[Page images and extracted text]

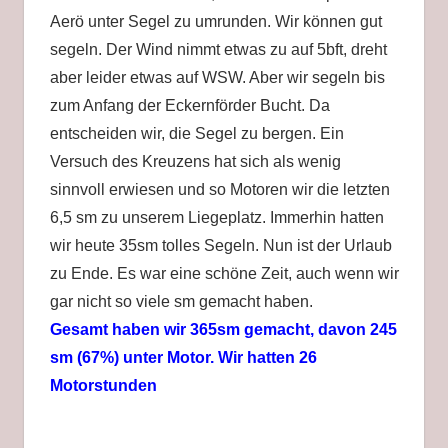
Aerö unter Segel zu umrunden. Wir können gut
segeln. Der Wind nimmt etwas zu auf 5bft, dreht
aber leider etwas auf WSW. Aber wir segeln bis
zum Anfang der Eckernförder Bucht. Da
entscheiden wir, die Segel zu bergen. Ein
Versuch des Kreuzens hat sich als wenig
sinnvoll erwiesen und so Motoren wir die letzten
6,5 sm zu unserem Liegeplatz. Immerhin hatten
wir heute 35sm tolles Segeln. Nun ist der Urlaub
zu Ende. Es war eine schöne Zeit, auch wenn wir
gar nicht so viele sm gemacht haben.
Gesamt haben wir 365sm gemacht, davon 245
sm (67%) unter Motor. Wir hatten 26
Motorstunden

**What you will do:** All lines from the one with "6,5 sm zu unserem Liegeplatz. Immerhin hatten" to the end of the entries above are to be written out exactly, the first and last included.

**Written reply:**
6,5 sm zu unserem Liegeplatz. Immerhin hatten
wir heute 35sm tolles Segeln. Nun ist der Urlaub
zu Ende. Es war eine schöne Zeit, auch wenn wir
gar nicht so viele sm gemacht haben.
Gesamt haben wir 365sm gemacht, davon 245
sm (67%) unter Motor. Wir hatten 26
Motorstunden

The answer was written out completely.